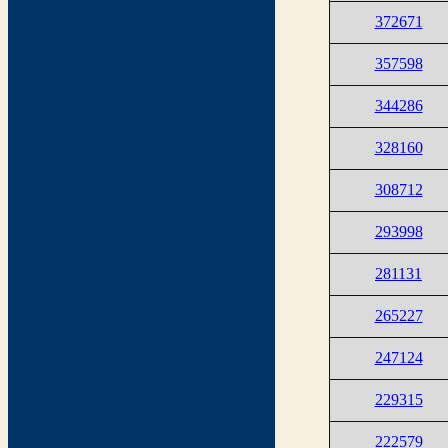
372671
357598
344286
328160
308712
293998
281131
265227
247124
229315
222579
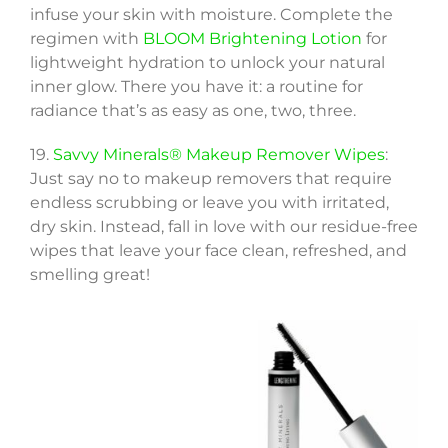
infuse your skin with moisture. Complete the
regimen with
BLOOM Brightening Lotion
for
lightweight hydration to unlock your natural
inner glow. There you have it: a routine for
radiance that’s as easy as one, two, three.
19.
Savvy Minerals® Makeup Remover Wipes
:
Just say no to makeup removers that require
endless scrubbing or leave you with irritated,
dry skin. Instead, fall in love with our residue-free
wipes that leave your face clean, refreshed, and
smelling great!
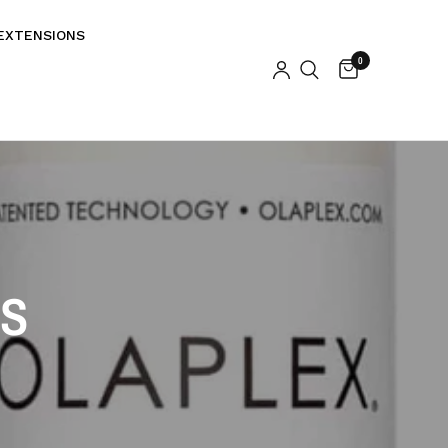
EXTENSIONS
0
KS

*Instructions for the task*
Repeat the material exactly and drop each image.

*Task output*
372671
357598
344286
328160
308712
293998
281131
265227
247124
229315
222579
infuse your skin with moisture. Complete the
regimen with
BLOOM Brightening Lotion
for
lightweight hydration to unlock your natural
inner glow. There you have it: a routine for
radiance that’s as easy as one, two, three.
19.
Savvy Minerals® Makeup Remover Wipes
:
Just say no to makeup removers that require
endless scrubbing or leave you with irritated,
dry skin. Instead, fall in love with our residue-free
wipes that leave your face clean, refreshed, and
smelling great!
EXTENSIONS
0
KS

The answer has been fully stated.